Le 14 avril 2016, le Parlement européen a adopté la proposition de Directive sur la protection des savoir-faire et des informations commerciales non divulgués (secrets d'affaires) contre l'obtention, l'utilisation et la divulgation illicites (cf. la
proposition initiale, le texte adopté n'étant pas encore accessible). Ce texte contient de nouvelles dispositions pour sanctionner plus efficacement le vol ou l'utilisation abusive des secrets d'affaires, tout en assurant la protection de la liberté d'expression et d'information. La Directive introduit notamment une définition commune de la notion de "secret d'affaires", à savoir les informations qui sont secrètes et qui ont une valeur commerciale en raison du fait qu'elles sont secrètes et qu'elles ont été soumises à des mesures raisonnables pour être gardées secrètes.
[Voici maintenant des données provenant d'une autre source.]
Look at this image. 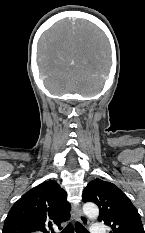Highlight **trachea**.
<instances>
[{
  "instance_id": "1",
  "label": "trachea",
  "mask_w": 145,
  "mask_h": 233,
  "mask_svg": "<svg viewBox=\"0 0 145 233\" xmlns=\"http://www.w3.org/2000/svg\"><path fill=\"white\" fill-rule=\"evenodd\" d=\"M74 230L76 233H89V231H87V229L79 222L75 223L74 226L72 224H68L61 233H74Z\"/></svg>"
}]
</instances>
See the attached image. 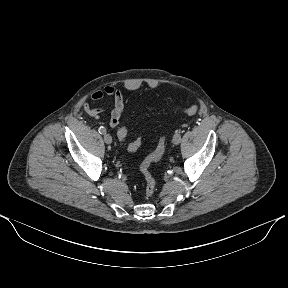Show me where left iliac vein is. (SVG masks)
Instances as JSON below:
<instances>
[{
  "label": "left iliac vein",
  "instance_id": "4c4485c4",
  "mask_svg": "<svg viewBox=\"0 0 288 288\" xmlns=\"http://www.w3.org/2000/svg\"><path fill=\"white\" fill-rule=\"evenodd\" d=\"M172 141L175 145H178L181 142V136L174 134Z\"/></svg>",
  "mask_w": 288,
  "mask_h": 288
}]
</instances>
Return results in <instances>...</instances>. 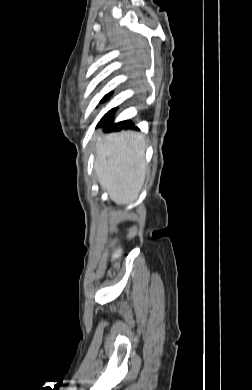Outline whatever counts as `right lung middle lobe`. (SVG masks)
<instances>
[{
	"label": "right lung middle lobe",
	"instance_id": "obj_1",
	"mask_svg": "<svg viewBox=\"0 0 252 390\" xmlns=\"http://www.w3.org/2000/svg\"><path fill=\"white\" fill-rule=\"evenodd\" d=\"M113 113H114V109L110 110L107 114H105L104 117L98 123L97 127H100L106 124L109 120H111Z\"/></svg>",
	"mask_w": 252,
	"mask_h": 390
}]
</instances>
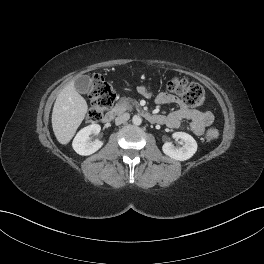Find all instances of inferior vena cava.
I'll return each instance as SVG.
<instances>
[{"label": "inferior vena cava", "instance_id": "inferior-vena-cava-1", "mask_svg": "<svg viewBox=\"0 0 264 264\" xmlns=\"http://www.w3.org/2000/svg\"><path fill=\"white\" fill-rule=\"evenodd\" d=\"M130 118V114L129 113H123L122 115L116 117L115 119V124L116 125H120L122 123H125L126 121H128Z\"/></svg>", "mask_w": 264, "mask_h": 264}]
</instances>
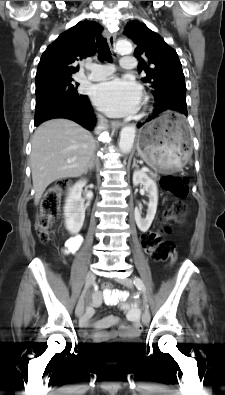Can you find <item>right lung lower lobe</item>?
Returning <instances> with one entry per match:
<instances>
[{
	"label": "right lung lower lobe",
	"instance_id": "right-lung-lower-lobe-1",
	"mask_svg": "<svg viewBox=\"0 0 225 395\" xmlns=\"http://www.w3.org/2000/svg\"><path fill=\"white\" fill-rule=\"evenodd\" d=\"M53 118L70 119L89 130L95 126L96 120L89 99L84 95L80 97H60L35 109L34 125L37 126Z\"/></svg>",
	"mask_w": 225,
	"mask_h": 395
}]
</instances>
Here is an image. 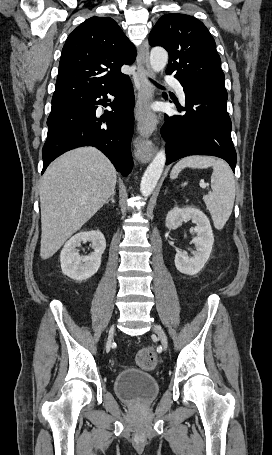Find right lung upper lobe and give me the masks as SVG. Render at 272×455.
Returning a JSON list of instances; mask_svg holds the SVG:
<instances>
[{
  "label": "right lung upper lobe",
  "instance_id": "right-lung-upper-lobe-1",
  "mask_svg": "<svg viewBox=\"0 0 272 455\" xmlns=\"http://www.w3.org/2000/svg\"><path fill=\"white\" fill-rule=\"evenodd\" d=\"M134 45L112 18L91 17L68 36L52 105L122 82L121 66L134 62Z\"/></svg>",
  "mask_w": 272,
  "mask_h": 455
}]
</instances>
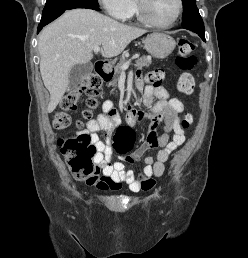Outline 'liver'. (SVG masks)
<instances>
[{
    "label": "liver",
    "instance_id": "1",
    "mask_svg": "<svg viewBox=\"0 0 248 258\" xmlns=\"http://www.w3.org/2000/svg\"><path fill=\"white\" fill-rule=\"evenodd\" d=\"M146 30L131 27L91 9H73L45 27L38 40L40 73L50 93L48 112L55 110L65 94L69 73L76 64L93 58V49L102 46V55L121 54Z\"/></svg>",
    "mask_w": 248,
    "mask_h": 258
}]
</instances>
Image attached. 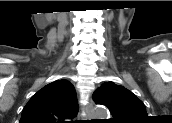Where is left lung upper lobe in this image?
I'll return each mask as SVG.
<instances>
[{"mask_svg": "<svg viewBox=\"0 0 172 123\" xmlns=\"http://www.w3.org/2000/svg\"><path fill=\"white\" fill-rule=\"evenodd\" d=\"M96 104L108 107L111 123H142L148 115L144 103L130 90L114 82L103 83L94 93Z\"/></svg>", "mask_w": 172, "mask_h": 123, "instance_id": "left-lung-upper-lobe-1", "label": "left lung upper lobe"}]
</instances>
Les nouvelles dispositions fixent des exigences minimales pour le recours en justice, de sorte que tous les Etats membres puissent, s'ils le souhaitent, fournir une protection plus globale contre une acquisition, utilisation ou divulgation frauduleuse de secrets d'affaires, tant qu'ils respectent les garanties énoncées dans la Directive. Mais, les victimes de vol ou d'utilisation abusive de secrets d'affaires ne disposeront pas d'un droit de recours si un secret d'affaires a été obtenu, utilisé ou dévoilé aux fins suivantes :
- exercer le droit à la liberté d'expression et d'information tel qu'énoncé dans la Charte européenne des droits fondamentaux, notamment le respect de la liberté et du pluralisme des médias ;
- révéler une faute, une malversation ou une activité illégale, à condition que le défendeur ait agi pour protéger l'intérêt public général (par exemple la sécurité publique, la protection des consommateurs, la santé publique ou la protection de l'environnement) ;
- protéger un intérêt légitime reconnu par le droit communautaire ou national ;
- le secret d'affaires a été dévoilé par des travailleurs à leurs représentants dans le cadre de l'exercice légitime des fonctions de leurs représentants, conformément au droit communautaire ou national, à condition qu'une telle révélation s'avère nécessaire pour cet exercice.